> [YOUR INSTRUCTIONS]
Provide the records once more, identical to the original.

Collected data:
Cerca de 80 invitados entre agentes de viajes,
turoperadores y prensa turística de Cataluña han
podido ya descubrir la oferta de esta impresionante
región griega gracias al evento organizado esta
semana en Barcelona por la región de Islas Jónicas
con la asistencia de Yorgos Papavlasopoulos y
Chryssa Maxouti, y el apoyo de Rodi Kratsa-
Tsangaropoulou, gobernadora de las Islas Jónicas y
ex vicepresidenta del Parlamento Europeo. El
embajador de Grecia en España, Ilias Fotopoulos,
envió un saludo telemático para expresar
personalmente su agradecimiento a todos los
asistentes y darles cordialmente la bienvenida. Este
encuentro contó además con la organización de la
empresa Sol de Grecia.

> [EXPECTED ANSWER]
Cerca de 80 invitados entre agentes de viajes,
turoperadores y prensa turística de Cataluña han
podido ya descubrir la oferta de esta impresionante
región griega gracias al evento organizado esta
semana en Barcelona por la región de Islas Jónicas
con la asistencia de Yorgos Papavlasopoulos y
Chryssa Maxouti, y el apoyo de Rodi Kratsa-
Tsangaropoulou, gobernadora de las Islas Jónicas y
ex vicepresidenta del Parlamento Europeo. El
embajador de Grecia en España, Ilias Fotopoulos,
envió un saludo telemático para expresar
personalmente su agradecimiento a todos los
asistentes y darles cordialmente la bienvenida. Este
encuentro contó además con la organización de la
empresa Sol de Grecia.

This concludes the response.